Me incorporo. A la derecha de mi cabeza gotea agua. Antes de morir de hambre o de sed, moriré de frío. Es una especie de consuelo, pero, entonces, ¿qué será de mis hijos?
Cuento hasta tres en mi fuero interno y me siento. «Solo te dolerá lo que tú quieras que te duela», me dijo mi padre una vez. Creo que solo lo dijo en esa ocasión, y no era muy típico de él, pero desde entonces siempre lo he recordado, me lo he repetido, una y otra vez. Solo te dolerá lo que tú quieras que te duela.
Ahora debo salir de aquí, tengo que encontrarlos, salvarlos. Me doy la vuelta hasta ponerme a cuatro patas. Luego me levanto, diviso un extremo del barranco que no era visible cuando estaba tumbada.
La pared rocosa que se alza hacia la claridad es empinada y de piedra negra y porosa. Es imposible ascender por ahí. Miro alrededor. Las demás superficies resultan incluso más inviables e impensables.
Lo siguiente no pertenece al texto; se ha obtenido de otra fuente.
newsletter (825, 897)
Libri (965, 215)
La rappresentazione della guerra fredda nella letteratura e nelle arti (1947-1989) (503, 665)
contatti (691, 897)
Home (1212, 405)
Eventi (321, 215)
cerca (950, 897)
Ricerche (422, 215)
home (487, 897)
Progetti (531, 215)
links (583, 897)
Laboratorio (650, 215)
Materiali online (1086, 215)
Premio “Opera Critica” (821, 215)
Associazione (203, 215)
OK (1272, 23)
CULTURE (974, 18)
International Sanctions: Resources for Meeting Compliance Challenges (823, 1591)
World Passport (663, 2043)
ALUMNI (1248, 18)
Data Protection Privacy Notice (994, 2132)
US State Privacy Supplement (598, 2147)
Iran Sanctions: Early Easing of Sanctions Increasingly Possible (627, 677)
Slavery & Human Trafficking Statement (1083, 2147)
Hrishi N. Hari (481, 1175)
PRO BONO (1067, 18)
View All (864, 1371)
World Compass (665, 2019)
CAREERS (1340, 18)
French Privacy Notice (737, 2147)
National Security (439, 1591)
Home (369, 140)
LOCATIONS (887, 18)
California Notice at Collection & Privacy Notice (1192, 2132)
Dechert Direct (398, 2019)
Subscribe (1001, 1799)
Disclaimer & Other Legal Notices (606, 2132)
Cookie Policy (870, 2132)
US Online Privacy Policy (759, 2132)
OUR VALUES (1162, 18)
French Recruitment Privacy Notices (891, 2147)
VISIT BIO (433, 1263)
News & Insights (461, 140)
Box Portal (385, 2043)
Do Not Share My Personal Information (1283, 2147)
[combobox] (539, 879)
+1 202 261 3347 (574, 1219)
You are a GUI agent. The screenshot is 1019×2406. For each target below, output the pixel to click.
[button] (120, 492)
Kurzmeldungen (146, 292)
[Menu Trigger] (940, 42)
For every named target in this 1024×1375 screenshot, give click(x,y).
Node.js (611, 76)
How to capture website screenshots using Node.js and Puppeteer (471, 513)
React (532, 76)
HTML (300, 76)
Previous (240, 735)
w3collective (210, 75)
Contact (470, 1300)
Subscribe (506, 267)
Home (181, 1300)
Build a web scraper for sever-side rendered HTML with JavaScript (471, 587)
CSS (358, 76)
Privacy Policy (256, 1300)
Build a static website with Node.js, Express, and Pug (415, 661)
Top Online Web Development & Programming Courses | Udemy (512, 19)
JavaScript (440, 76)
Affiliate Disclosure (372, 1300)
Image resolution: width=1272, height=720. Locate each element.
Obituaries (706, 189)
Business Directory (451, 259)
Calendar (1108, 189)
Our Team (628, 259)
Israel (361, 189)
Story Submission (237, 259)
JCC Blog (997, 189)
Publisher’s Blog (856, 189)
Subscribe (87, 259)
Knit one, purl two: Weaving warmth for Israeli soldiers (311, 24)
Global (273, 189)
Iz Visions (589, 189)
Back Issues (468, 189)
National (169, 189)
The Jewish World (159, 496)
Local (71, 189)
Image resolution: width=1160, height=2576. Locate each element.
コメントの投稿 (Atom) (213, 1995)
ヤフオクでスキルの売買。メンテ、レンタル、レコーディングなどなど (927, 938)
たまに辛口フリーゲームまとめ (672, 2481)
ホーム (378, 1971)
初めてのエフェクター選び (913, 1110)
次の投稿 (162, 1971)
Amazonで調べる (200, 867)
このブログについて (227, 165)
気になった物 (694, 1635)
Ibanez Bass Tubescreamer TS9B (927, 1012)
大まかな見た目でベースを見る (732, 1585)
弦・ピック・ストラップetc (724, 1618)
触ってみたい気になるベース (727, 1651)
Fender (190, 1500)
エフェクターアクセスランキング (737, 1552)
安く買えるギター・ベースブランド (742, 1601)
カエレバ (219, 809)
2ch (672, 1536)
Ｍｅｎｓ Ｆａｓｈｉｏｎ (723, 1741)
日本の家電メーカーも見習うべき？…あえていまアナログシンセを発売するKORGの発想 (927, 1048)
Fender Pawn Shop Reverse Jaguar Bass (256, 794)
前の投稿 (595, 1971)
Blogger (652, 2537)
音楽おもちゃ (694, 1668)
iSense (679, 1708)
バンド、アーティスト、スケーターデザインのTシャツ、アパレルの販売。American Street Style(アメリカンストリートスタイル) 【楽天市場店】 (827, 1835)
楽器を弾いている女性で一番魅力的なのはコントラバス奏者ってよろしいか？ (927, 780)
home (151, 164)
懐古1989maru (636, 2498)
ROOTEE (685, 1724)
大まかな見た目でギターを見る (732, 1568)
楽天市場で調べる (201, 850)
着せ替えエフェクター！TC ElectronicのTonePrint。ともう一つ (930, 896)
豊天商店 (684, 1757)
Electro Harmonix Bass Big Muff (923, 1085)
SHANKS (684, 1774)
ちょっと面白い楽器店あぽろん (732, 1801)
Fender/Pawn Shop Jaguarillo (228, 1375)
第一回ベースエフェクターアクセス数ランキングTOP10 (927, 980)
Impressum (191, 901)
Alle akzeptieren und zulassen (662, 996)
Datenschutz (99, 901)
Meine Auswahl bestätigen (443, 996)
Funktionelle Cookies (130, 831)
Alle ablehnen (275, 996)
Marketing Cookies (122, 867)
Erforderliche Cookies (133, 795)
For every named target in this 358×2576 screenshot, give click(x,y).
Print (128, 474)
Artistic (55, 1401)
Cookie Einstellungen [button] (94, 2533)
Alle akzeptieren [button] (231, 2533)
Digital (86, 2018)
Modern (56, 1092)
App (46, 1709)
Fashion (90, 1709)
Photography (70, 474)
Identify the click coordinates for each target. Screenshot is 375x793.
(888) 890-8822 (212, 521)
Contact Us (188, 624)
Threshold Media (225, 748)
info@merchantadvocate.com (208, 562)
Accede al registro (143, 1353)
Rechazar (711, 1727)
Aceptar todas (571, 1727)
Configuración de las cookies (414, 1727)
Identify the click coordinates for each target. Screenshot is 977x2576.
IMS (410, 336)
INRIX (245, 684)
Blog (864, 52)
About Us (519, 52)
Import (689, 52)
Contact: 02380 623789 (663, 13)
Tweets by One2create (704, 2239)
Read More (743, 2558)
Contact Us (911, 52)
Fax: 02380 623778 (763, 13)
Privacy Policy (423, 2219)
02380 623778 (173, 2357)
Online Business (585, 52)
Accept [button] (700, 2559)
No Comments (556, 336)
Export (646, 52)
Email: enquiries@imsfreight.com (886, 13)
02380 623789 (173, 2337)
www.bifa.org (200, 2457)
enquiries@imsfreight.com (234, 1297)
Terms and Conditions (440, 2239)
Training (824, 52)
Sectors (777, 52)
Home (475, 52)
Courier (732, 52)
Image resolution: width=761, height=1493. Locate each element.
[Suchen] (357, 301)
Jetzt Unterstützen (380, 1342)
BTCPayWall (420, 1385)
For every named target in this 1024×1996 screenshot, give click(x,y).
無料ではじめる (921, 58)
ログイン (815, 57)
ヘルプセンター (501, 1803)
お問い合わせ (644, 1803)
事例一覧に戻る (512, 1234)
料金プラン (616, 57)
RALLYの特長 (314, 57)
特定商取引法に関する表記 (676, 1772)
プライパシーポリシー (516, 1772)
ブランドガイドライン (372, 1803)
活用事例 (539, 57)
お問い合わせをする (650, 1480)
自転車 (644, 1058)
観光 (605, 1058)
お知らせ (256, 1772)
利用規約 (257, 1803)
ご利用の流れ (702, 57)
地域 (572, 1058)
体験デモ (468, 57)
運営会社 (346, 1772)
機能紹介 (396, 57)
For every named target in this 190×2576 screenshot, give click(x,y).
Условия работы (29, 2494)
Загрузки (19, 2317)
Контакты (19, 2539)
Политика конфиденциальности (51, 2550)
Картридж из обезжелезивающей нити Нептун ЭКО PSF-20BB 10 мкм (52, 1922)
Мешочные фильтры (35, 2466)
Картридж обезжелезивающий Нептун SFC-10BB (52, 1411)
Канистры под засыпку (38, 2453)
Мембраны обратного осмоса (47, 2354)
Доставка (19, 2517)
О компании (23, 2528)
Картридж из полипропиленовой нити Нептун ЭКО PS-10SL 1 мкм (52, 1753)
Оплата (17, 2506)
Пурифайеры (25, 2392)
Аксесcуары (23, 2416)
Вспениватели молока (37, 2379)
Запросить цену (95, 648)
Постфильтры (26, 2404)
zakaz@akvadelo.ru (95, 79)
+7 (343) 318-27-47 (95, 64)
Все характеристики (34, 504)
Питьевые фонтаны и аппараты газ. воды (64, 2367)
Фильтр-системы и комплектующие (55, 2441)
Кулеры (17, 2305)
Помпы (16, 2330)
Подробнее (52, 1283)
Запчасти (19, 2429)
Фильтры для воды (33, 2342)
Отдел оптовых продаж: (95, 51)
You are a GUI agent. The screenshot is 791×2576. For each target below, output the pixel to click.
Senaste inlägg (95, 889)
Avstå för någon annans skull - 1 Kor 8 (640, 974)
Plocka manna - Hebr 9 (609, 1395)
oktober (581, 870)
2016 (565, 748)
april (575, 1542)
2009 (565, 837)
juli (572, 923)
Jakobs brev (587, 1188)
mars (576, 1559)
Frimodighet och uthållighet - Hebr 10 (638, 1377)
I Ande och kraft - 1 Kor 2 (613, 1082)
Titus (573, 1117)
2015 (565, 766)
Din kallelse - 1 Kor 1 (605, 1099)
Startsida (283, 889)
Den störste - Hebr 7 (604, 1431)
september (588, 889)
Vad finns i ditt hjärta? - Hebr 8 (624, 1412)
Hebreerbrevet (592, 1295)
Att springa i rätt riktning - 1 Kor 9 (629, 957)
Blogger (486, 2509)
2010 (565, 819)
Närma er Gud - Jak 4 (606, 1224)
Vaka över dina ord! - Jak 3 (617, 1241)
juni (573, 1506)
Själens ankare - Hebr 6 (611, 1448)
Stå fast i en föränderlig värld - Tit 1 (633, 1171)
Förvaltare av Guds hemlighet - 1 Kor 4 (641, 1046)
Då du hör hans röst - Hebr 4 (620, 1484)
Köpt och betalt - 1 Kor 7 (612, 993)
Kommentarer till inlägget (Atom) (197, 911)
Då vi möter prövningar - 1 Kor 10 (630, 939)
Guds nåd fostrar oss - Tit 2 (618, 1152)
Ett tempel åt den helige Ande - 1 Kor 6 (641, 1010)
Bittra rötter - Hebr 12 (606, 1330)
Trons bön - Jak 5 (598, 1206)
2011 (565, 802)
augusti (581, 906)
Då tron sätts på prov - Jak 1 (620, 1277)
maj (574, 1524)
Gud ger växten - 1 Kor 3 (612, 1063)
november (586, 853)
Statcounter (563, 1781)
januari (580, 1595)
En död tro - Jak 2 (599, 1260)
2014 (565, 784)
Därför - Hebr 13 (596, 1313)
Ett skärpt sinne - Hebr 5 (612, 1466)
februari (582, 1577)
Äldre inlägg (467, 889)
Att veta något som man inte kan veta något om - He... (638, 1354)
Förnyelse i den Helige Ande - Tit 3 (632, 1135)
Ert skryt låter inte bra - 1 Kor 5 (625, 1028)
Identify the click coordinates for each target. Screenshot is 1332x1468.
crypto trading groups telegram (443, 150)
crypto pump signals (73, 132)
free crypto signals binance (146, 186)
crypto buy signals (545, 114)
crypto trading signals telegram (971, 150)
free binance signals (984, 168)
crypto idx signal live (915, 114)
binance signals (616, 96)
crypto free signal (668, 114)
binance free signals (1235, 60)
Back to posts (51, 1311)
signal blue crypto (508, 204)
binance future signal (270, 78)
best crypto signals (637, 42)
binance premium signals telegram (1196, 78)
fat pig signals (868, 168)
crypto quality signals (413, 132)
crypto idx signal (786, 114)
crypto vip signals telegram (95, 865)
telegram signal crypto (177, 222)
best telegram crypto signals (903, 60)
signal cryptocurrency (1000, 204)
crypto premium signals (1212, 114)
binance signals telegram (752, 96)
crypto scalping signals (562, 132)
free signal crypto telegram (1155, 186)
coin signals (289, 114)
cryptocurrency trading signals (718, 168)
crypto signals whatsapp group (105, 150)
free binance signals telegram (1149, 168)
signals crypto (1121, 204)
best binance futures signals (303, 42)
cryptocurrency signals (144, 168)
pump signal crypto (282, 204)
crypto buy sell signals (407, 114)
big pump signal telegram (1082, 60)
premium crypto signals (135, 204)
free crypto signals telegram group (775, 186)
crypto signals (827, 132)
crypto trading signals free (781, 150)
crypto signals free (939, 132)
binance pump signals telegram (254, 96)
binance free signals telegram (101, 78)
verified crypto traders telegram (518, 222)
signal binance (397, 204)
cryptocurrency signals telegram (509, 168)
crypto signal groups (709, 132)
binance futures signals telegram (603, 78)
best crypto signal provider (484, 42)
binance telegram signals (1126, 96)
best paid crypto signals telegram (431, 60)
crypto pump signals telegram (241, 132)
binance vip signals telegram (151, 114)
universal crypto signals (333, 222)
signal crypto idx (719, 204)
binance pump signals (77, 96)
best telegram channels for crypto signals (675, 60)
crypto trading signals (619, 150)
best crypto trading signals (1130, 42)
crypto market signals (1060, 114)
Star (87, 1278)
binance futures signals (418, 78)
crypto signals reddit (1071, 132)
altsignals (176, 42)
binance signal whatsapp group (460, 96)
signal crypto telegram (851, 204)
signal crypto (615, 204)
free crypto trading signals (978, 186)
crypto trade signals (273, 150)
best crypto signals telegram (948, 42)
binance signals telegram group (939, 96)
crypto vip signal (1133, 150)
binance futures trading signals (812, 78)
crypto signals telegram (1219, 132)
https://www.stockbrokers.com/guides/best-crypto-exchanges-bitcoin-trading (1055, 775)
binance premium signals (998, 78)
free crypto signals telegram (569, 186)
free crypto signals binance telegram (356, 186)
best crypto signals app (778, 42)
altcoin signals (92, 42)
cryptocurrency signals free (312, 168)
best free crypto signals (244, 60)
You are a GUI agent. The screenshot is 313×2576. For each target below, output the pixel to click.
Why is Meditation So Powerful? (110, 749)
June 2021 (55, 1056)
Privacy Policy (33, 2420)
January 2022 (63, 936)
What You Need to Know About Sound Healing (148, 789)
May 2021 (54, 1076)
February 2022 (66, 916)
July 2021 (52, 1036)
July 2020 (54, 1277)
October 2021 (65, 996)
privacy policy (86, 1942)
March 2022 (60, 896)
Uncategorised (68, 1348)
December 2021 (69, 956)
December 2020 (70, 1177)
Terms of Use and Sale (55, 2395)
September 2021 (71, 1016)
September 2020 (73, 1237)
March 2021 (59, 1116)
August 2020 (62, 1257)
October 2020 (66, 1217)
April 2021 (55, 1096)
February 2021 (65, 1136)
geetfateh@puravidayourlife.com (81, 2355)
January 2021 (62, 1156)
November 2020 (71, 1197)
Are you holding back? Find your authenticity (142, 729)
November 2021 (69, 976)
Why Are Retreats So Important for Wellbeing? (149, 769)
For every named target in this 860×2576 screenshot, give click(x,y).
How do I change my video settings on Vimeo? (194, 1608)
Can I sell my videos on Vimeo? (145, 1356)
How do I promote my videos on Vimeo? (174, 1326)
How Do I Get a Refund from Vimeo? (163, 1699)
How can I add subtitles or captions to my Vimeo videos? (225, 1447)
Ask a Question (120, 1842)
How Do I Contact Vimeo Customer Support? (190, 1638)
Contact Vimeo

Saco el teléfono, tecleo el número de Stian. Todavía me queda un veinte por ciento de batería. Stian lo cogerá, siempre está disponible, podrá ayudarme.
Suena una vez, dos, tres veces, cuatro. Lo vuelvo a intentar, el mismo resultado. Joder. ¿Por qué no contesta? ¿Le habrá hecho algo Halvor? ¿Habrá ocurrido otra cosa? Trago saliva, cierro los ojos, los vuelvo a abrir, llamo a mi padre. Él por lo menos responde enseguida.
—Papá —digo.
—¿Va todo bien? —pregunta, percibo lo preocupado que está.
—No —respondo, trago saliva otra vez. Hay interferencias en la línea.
—Clara, te oigo un poco mal —dice él—. ¿Son los chicos? ¿Los has encontrado? ¿Están vivos?
—Sí —digo, y se me quiebra la voz—. Pero papá…
Estoy a punto de contarle dónde estoy, que me hallo atrapada aquí abajo, que busque a alguien que pueda ayudarme, que llame a Stian o a otra persona, a la Policía Local, a quien sea, que simplemente mande a alguien para que me ayude. Entonces se oye un chasquido en el teléfono y se corta. Debe de ser la cobertura, que es pésima.
Me aparto el teléfono del oído, lo miro fijamente. Joder. La pantalla está negra. Pulso el botón del lateral, logro vislumbrar los contornos del símbolo de batería descargada en la penumbra. ¿Cómo es posible? Hace nada tenía aún un veinte por ciento. Debe de ser por la temperatura. Ahora hace tanto frío que tiemblo. Tengo que encontrar una forma de salir de aquí, no puedo rendirme, todavía no. No puedo morirme sin haberlo intentado todo.
Apoyo el pie en una piedra que se alza a un metro y medio del suelo, está suelta y es porosa. Luego me agarro con la mano contraria un poco más arriba. Voy subiendo poco a poco mientras ignoro el dolor que me atiza y sacude el cuerpo.
Cuando solo me queda un metro, pierdo el agarre y vuelvo a precipitarme hacia el fondo, me deslizo hacia abajo mientras mis dedos intentan aferrarse con desesperación a algo, hasta que vuelvo a estar en el punto de partida. En el fondo. Me pongo de cuclillas, noto que las lágrimas estallan detrás de los párpados.
El reloj muestra que quedan dos horas. Tal vez Stian comience a buscarme pronto si descubre que he intentado llamarle. Es posible que suba al refugio, que encuentre la puerta abierta, entre y comprenda que ha pasado algo, pero aquí, en el pedregal, no conseguirá encontrarme, al menos no antes de que haya muerto de frío. He intentado llamarlo a él, a papá, y no ha funcionado. Ahora solo yo puedo salvarme.
Necesito subir esa pared. Tengo que hacerlo, y tiene que ser ya. La adrenalina ha eclipsado el dolor durante unos instantes, pero no durará. A cada intento que haga, cada vez tendré menos energía. Miro en torno a mí. Descubro una piedra de unos veinte centímetros que parece un cincel. La cojo y la meto debajo del jersey, sujeta bajo el tirante del sujetador.
Hazlo, Clara. Coloca bien el pie, encuentra un buen agarre para los dedos. Ignora el dolor en el pecho. Ignora que te tiemblan los muslos y los brazos, todo el cuerpo. Otro pie. Otra mano. Entonces, de repente, me quedo atascada.